The related Posts on Stackover flow for this topic : Post_1 and Post_2
Above posts are good but still I could not get answer to my confusion, hence I am putting it as a new post here.
MY Questions based on the GOF's Elements of Reusable Object-Oriented Software book content about Pluggable Adapters (mentioned after questions below), hence I would appreciate if the discussions/answers/comments are more focused on the existing examples from GOF regarding the pluggable Adapters rather than other examples
Q1) What do we mean by built-in interface adaptation ?
Q2) How is Pluggable Interface special as compared to usual Adapters ? Usual Adapters also adapt one interface to another.
Q3) Even in the both the use cases, we see both the methods of the Extracted "Narrow Interface" GetChildren(Node)
and CreateGraphicNode(Node)
depending on Node
. Node
is an internal to Toolkit. Is Node same as GraphicNode and is the parameter passed in CreateGraphicNode
only for populating the states like (name, parentID, etc) of an already created Node object ?
As per the GOF (I have marked few words/sentences as bold to emphasis the content related to my Questions)
ObjectWorks\Smalltalk [Par90] uses the term pluggable adapter to describe classes with built-in interface adaptation.
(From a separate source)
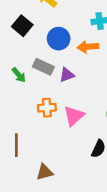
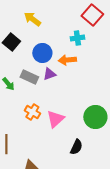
purple triangle: (67, 75) -> (49, 74), moved
orange cross: (47, 108) -> (32, 112), turned 35

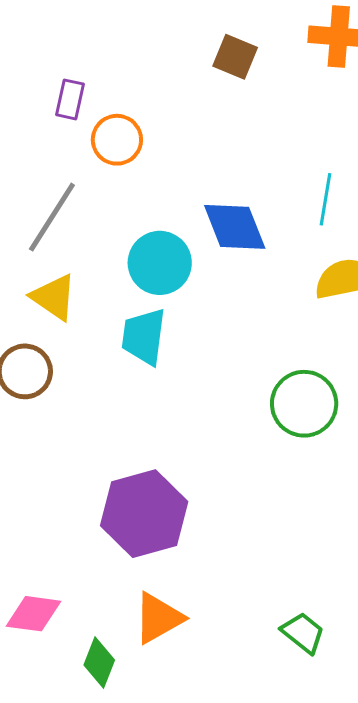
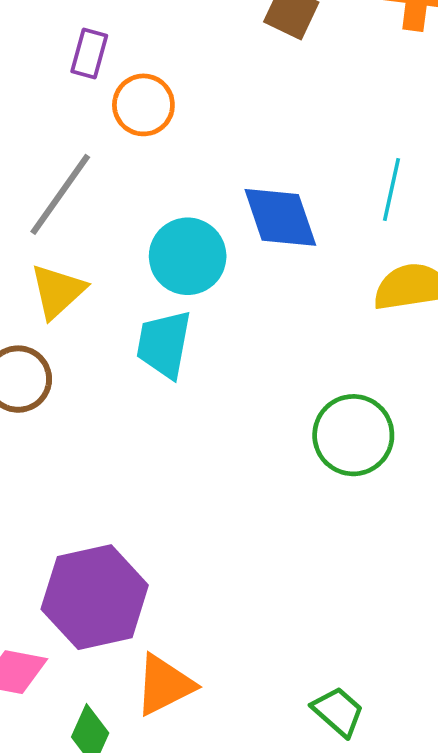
yellow triangle: (54, 297) -> (58, 291), turned 40
purple hexagon: (144, 514) -> (95, 597), moved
Consider a TreeDisplay widget that can display tree structures graphically. If this were a special-purpose widget for use in just one application, then we might require the objects that it displays to have a specific interface; that is, all must descend from a Tree abstract class. But if we wanted to make TreeDisplay more reusable (say we wanted to make it part of a toolkit of useful widgets), then that requirement would be unreasonable. Applications will define their own classes for tree structures. They shouldn't be forced to use our Tree abstract class. Different tree structures will have different interfaces.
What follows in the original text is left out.